Brief - Beneath this task is a listing. Count its lines that contain "management" and answer with the number only.
*** Begin section ***
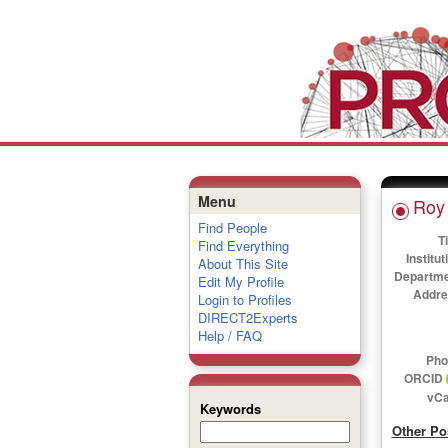
Menu
Roy 
Find People
Ti
Find Everything
Institut
About This Site
Departme
Edit My Profile
Addre
Login to Profiles
DIRECT2Experts
Help / FAQ
Pho
ORCID
vCa
Keywords
Other Po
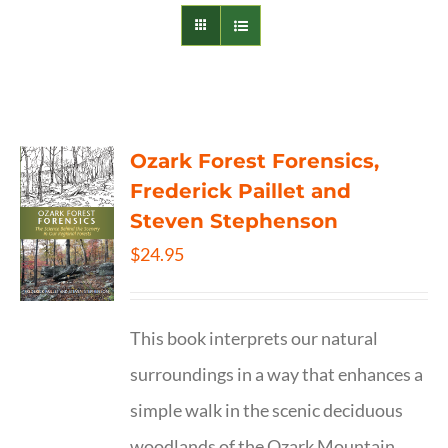
Ozark Forest Forensics,
Frederick Paillet and
Steven Stephenson
$
24.95
This book interprets our natural
surroundings in a way that enhances a
simple walk in the scenic deciduous
woodlands of the Ozark Mountain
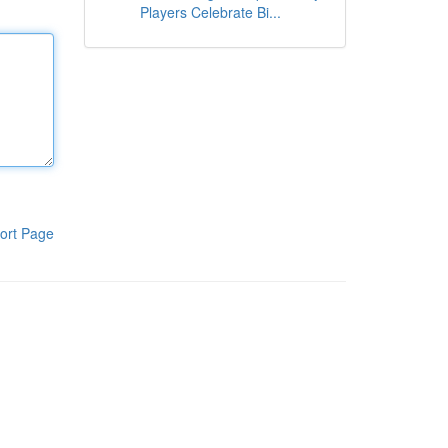
Players Celebrate Bi...
ort Page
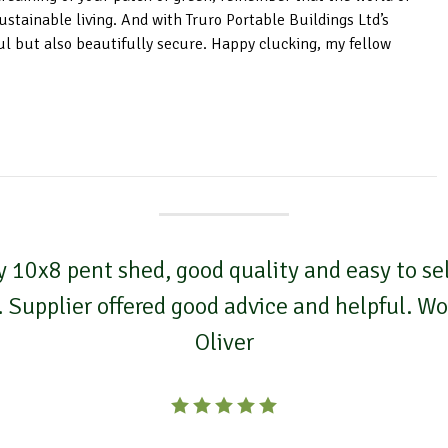
ustainable living. And with Truro Portable Buildings Ltd’s
ul but also beautifully secure. Happy clucking, my fellow
 10x8 pent shed, good quality and easy to self
. Supplier offered good advice and helpful. 
Oliver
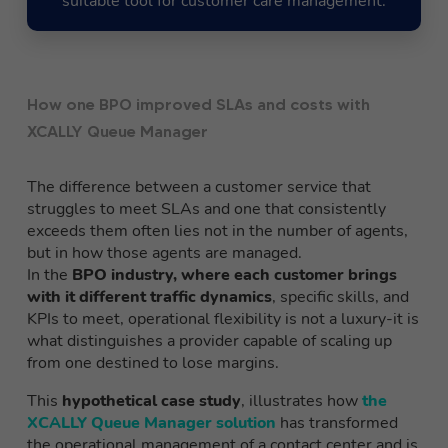
suitable tool for customer care management.
How one BPO improved SLAs and costs with
XCALLY Queue Manager
The difference between a customer service that
struggles to meet SLAs and one that consistently
exceeds them often lies not in the number of agents,
but in how those agents are managed.
In the
BPO industry, where each customer brings
with it different traffic dynamics
, specific skills, and
KPIs to meet, operational flexibility is not a luxury-it is
what distinguishes a provider capable of scaling up
from one destined to lose margins.
This
hypothetical case study
, illustrates how
the
XCALLY Queue Manager solution
has transformed
the operational management of a contact center and is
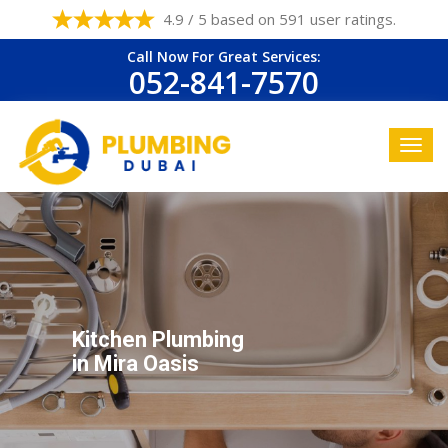
4.9 / 5 based on 591 user ratings.
Call Now For Great Services:
052-841-7570
Kitchen Plumbing
in Mira Oasis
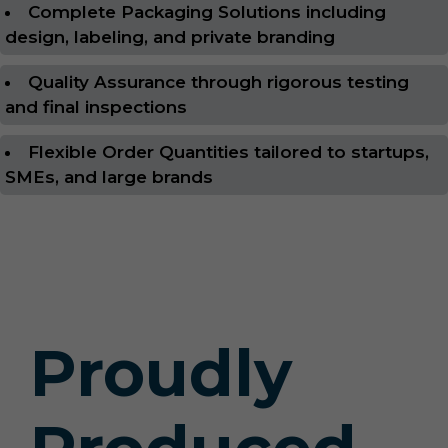
Complete Packaging Solutions including
design, labeling, and private branding
Quality Assurance through rigorous testing
and final inspections
Flexible Order Quantities tailored to startups,
SMEs, and large brands
Proudly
*** End section ***
Finished exercise - 2